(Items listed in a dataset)

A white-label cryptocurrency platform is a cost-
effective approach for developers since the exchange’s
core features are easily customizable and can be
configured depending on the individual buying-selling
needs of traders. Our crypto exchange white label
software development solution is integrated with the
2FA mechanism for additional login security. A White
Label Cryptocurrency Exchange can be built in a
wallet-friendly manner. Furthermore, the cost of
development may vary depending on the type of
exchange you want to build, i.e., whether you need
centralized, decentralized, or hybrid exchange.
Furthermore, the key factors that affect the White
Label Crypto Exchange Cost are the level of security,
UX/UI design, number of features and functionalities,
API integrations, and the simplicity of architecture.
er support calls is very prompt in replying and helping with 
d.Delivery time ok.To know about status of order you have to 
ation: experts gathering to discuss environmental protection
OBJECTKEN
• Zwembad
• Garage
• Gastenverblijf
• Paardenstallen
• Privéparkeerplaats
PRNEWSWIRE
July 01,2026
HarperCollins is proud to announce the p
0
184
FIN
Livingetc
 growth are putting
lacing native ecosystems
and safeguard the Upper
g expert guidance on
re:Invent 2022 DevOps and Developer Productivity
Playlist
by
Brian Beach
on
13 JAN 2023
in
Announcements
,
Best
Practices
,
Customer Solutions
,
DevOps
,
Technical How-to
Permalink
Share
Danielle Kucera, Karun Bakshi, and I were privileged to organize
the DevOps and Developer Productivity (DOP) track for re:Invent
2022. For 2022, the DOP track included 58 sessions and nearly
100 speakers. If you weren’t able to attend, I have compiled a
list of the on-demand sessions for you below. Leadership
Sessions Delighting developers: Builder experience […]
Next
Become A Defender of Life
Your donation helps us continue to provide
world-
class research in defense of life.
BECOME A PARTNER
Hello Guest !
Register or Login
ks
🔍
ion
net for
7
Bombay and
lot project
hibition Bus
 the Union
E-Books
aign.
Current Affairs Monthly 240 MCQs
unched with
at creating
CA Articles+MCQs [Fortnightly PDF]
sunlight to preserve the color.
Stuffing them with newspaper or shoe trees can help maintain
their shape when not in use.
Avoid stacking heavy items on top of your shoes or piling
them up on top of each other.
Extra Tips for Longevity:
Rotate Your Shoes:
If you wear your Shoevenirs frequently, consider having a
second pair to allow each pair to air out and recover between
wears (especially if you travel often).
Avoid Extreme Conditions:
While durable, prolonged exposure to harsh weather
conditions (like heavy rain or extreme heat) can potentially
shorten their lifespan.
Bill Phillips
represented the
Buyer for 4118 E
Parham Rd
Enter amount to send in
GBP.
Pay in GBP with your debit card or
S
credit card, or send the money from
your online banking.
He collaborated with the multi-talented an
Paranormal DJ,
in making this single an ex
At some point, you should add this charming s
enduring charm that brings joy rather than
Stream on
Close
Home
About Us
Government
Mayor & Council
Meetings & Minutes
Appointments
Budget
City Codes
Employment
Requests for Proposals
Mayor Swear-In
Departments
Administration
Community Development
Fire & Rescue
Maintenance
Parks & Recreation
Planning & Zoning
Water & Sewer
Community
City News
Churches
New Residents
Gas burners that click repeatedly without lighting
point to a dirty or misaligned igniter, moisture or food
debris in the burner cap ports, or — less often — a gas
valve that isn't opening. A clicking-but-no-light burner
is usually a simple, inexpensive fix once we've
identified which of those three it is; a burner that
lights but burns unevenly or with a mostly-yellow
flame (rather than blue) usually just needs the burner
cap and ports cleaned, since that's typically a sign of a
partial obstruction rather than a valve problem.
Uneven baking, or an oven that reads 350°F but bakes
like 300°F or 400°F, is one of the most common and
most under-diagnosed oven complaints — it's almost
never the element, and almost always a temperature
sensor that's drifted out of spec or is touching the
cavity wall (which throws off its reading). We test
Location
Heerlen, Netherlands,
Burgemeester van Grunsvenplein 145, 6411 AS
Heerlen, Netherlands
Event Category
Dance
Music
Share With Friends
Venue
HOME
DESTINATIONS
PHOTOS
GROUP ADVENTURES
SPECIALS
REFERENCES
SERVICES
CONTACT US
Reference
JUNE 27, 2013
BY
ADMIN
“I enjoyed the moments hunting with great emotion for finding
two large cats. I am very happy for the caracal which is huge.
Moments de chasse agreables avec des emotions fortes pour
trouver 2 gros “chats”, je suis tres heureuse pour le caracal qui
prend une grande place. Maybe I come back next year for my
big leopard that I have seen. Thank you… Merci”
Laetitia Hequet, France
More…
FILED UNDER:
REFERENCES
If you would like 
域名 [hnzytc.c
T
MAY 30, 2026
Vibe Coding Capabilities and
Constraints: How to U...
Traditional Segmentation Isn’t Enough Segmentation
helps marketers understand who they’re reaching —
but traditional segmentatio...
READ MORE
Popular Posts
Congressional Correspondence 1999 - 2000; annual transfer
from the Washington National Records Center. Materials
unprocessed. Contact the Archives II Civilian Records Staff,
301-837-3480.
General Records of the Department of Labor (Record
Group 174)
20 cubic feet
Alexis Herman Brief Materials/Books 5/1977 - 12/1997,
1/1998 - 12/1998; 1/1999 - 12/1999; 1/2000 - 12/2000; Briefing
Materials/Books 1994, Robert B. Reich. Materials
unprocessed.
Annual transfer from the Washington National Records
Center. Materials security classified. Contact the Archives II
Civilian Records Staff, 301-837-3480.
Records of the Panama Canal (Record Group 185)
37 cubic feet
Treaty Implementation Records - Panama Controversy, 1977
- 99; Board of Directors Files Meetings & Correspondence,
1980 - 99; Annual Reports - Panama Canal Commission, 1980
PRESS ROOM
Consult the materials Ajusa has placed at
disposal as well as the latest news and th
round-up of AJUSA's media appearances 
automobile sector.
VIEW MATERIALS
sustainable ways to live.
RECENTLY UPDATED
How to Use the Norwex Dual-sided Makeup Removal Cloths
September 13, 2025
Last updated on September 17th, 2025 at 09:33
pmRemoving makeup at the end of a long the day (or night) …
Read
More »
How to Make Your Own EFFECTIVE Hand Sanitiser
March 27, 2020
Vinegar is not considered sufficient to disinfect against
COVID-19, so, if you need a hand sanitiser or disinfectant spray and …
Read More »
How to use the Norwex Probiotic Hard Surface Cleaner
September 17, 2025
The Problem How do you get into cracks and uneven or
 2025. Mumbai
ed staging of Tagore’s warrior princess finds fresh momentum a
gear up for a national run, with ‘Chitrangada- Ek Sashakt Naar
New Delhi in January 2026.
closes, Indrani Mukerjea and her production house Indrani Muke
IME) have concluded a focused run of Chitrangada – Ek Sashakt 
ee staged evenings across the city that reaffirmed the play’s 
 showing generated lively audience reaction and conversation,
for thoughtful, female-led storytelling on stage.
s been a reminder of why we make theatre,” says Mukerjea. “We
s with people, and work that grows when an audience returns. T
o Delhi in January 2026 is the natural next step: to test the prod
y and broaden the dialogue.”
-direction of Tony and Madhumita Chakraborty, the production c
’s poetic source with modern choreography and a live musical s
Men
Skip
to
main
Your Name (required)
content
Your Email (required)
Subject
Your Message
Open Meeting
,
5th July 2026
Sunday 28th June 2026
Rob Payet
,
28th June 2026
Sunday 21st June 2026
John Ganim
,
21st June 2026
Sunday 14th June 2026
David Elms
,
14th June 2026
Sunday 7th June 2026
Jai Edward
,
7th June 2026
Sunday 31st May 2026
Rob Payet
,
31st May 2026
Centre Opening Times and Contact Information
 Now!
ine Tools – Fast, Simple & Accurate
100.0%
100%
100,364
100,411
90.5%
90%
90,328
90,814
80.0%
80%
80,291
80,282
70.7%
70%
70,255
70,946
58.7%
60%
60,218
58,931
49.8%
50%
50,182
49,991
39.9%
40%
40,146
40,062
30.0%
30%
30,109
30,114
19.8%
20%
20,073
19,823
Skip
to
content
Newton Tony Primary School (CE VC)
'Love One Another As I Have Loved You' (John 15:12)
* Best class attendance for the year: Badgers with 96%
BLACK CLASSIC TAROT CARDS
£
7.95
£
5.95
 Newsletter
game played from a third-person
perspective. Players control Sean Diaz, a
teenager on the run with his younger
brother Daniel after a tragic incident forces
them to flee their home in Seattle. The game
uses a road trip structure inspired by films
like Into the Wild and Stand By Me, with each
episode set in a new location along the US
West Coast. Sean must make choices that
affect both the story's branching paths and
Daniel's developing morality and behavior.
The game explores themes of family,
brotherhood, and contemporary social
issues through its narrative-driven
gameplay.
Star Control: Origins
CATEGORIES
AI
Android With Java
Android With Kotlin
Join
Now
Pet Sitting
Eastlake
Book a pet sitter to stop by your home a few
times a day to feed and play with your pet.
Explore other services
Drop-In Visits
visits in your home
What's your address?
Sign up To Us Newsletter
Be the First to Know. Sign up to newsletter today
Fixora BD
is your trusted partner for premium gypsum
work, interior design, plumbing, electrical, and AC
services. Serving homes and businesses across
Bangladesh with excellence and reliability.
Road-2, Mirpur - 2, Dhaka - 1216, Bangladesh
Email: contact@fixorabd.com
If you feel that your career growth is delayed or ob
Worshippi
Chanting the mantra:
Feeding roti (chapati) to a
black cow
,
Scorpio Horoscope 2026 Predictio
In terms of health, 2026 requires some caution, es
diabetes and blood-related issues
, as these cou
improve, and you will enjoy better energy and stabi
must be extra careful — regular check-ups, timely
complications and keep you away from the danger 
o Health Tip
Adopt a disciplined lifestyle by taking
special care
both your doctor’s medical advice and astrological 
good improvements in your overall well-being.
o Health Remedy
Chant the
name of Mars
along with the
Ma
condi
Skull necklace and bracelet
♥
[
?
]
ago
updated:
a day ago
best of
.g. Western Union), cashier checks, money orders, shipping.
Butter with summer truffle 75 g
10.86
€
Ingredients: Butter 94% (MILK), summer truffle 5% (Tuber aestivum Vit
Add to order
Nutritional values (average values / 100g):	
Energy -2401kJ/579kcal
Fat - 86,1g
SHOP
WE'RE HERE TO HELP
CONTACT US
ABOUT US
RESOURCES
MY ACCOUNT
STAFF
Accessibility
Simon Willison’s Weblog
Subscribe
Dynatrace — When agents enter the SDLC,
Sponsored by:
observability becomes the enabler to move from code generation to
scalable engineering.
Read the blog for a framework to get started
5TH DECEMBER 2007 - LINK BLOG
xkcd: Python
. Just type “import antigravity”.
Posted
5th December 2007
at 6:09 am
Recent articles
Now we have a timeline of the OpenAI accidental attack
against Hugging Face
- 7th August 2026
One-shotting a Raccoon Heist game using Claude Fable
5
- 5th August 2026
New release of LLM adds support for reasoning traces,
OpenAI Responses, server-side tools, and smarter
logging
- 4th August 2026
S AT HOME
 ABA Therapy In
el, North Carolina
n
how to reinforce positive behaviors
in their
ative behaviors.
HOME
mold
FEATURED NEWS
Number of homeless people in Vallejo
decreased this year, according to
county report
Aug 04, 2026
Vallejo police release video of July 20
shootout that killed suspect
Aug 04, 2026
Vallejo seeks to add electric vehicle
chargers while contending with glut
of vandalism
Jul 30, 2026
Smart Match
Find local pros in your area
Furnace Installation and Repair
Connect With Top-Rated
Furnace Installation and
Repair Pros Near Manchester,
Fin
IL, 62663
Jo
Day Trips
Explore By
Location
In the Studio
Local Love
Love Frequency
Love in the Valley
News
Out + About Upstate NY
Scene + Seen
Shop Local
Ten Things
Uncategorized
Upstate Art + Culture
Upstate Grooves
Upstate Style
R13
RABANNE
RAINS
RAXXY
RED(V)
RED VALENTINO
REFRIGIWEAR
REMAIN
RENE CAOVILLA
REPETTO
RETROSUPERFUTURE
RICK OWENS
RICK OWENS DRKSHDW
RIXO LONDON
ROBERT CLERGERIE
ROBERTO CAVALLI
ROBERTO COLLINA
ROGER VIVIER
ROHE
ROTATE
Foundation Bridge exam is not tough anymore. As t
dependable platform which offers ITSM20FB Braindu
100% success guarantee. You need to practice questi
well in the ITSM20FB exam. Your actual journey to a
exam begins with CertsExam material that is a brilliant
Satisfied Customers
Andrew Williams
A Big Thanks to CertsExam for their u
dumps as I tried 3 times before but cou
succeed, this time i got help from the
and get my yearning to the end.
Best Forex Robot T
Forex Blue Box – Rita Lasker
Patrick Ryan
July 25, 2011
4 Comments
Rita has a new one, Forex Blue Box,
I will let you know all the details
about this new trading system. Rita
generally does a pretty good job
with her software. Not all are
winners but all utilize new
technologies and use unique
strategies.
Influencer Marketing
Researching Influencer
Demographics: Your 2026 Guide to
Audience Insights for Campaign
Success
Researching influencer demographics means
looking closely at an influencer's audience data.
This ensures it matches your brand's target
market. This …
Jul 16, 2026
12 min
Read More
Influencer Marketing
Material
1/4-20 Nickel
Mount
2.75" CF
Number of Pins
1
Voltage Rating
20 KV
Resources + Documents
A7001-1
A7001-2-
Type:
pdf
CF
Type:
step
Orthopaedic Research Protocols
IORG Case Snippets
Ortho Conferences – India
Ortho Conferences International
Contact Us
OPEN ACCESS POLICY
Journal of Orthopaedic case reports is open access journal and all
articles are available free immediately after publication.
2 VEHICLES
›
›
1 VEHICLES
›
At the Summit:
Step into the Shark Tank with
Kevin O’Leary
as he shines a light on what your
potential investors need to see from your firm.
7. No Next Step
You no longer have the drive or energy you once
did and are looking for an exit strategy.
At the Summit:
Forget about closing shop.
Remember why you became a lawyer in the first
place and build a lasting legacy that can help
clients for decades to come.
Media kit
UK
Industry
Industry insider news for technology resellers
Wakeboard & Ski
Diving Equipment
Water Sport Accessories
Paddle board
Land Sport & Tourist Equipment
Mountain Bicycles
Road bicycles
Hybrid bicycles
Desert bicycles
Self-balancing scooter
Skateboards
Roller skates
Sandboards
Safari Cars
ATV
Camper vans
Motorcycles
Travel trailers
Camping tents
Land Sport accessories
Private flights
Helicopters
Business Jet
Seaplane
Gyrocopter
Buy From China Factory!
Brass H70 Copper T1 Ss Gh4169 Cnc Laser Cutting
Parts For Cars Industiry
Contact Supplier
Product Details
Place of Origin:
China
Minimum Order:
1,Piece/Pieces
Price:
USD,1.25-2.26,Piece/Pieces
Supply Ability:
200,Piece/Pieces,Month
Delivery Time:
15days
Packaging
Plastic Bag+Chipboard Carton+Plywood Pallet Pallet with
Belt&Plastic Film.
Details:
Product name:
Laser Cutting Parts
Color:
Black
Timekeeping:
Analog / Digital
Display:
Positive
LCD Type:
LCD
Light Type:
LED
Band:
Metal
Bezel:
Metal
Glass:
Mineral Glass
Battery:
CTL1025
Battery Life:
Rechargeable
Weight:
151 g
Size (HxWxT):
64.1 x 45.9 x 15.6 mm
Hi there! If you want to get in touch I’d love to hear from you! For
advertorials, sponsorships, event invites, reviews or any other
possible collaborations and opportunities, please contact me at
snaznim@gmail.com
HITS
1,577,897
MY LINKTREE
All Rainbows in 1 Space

Task statement. Once you find the line with "Community Development" in the entries above, output it and each line after it up to and including the line with "cap and ports", and nothing else.

Task result.
Community Development
Fire & Rescue
Maintenance
Parks & Recreation
Planning & Zoning
Water & Sewer
Community
City News
Churches
New Residents
Gas burners that click repeatedly without lighting
point to a dirty or misaligned igniter, moisture or food
debris in the burner cap ports, or — less often — a gas
valve that isn't opening. A clicking-but-no-light burner
is usually a simple, inexpensive fix once we've
identified which of those three it is; a burner that
lights but burns unevenly or with a mostly-yellow
flame (rather than blue) usually just needs the burner
cap and ports cleaned, since that's typically a sign of a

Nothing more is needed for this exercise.